Raw data:

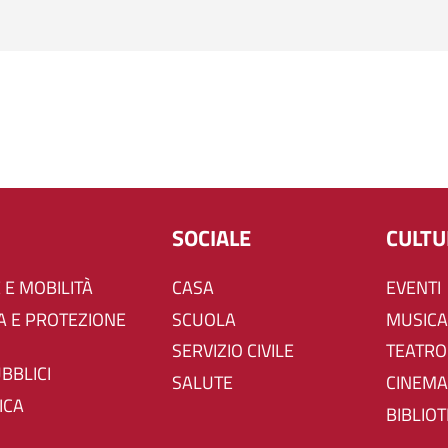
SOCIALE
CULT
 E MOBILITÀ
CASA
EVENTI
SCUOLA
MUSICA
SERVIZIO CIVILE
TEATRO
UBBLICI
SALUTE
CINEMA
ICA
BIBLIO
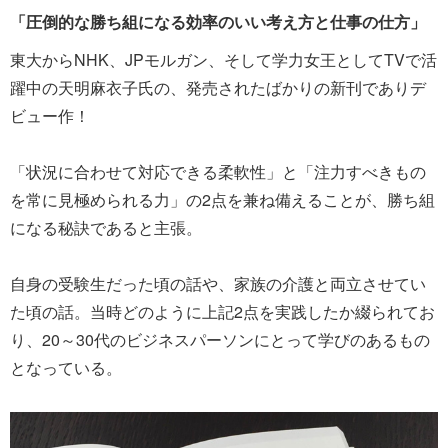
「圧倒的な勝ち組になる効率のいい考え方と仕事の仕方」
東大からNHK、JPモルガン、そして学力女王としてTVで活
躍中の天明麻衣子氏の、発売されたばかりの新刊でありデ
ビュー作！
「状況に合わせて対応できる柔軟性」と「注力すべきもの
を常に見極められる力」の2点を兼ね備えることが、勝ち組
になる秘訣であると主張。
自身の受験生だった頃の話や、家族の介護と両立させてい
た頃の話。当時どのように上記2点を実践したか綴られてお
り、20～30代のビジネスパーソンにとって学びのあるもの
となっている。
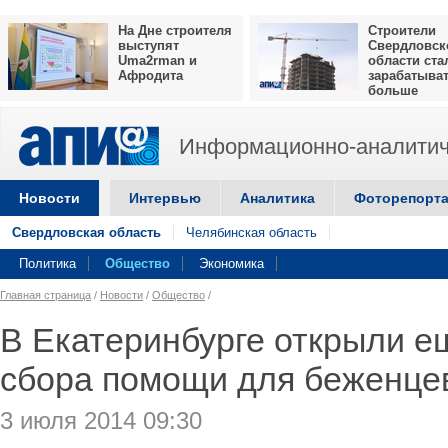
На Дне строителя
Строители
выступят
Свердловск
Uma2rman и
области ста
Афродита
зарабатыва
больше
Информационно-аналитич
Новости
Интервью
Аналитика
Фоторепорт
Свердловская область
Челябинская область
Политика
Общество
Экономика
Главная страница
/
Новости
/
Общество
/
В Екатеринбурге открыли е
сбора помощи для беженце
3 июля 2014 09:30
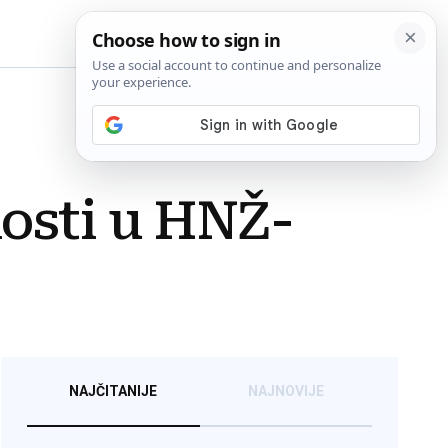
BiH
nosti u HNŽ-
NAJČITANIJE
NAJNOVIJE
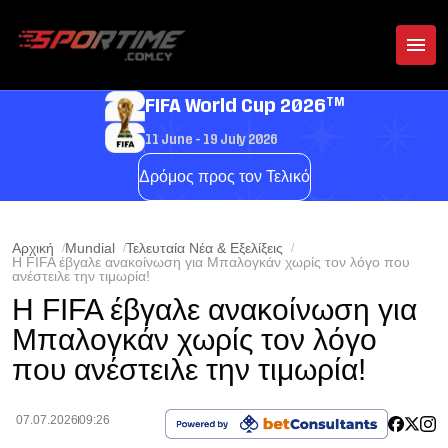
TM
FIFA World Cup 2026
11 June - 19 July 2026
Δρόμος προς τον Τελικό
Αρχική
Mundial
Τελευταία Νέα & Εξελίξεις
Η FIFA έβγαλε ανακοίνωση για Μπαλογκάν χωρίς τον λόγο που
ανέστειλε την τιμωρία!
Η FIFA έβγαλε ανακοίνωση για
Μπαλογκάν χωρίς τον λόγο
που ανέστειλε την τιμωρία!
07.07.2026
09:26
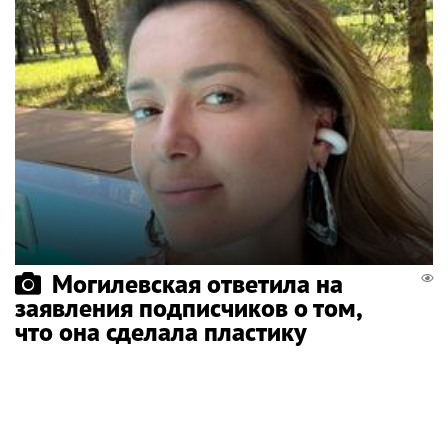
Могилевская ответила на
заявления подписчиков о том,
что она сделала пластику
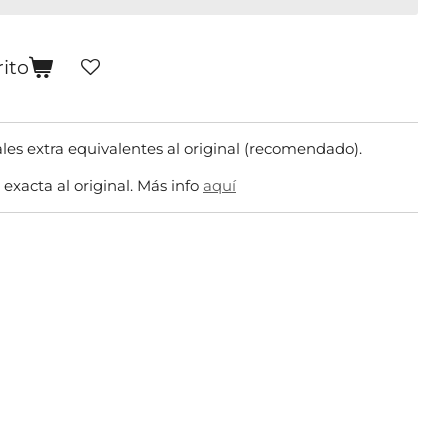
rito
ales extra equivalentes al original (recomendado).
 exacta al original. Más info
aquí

Task prompt:
Nothing but the lines from the one with "области ста" up to and including the one with "Τελευταία Νέα & Εξελίξεις" should be printed, exactly as they read above. Please keep the pictures out.

Solution:
области ста
Афродита
зарабатыва
больше
Информационно-аналитич
Новости
Интервью
Аналитика
Фоторепорт
Свердловская область
Челябинская область
Политика
Общество
Экономика
Главная страница
/
Новости
/
Общество
/
В Екатеринбурге открыли е
сбора помощи для беженце
3 июля 2014 09:30
BiH
nosti u HNŽ-
NAJČITANIJE
NAJNOVIJE
TM
FIFA World Cup 2026
11 June - 19 July 2026
Δρόμος προς τον Τελικό
Αρχική
Mundial
Τελευταία Νέα & Εξελίξεις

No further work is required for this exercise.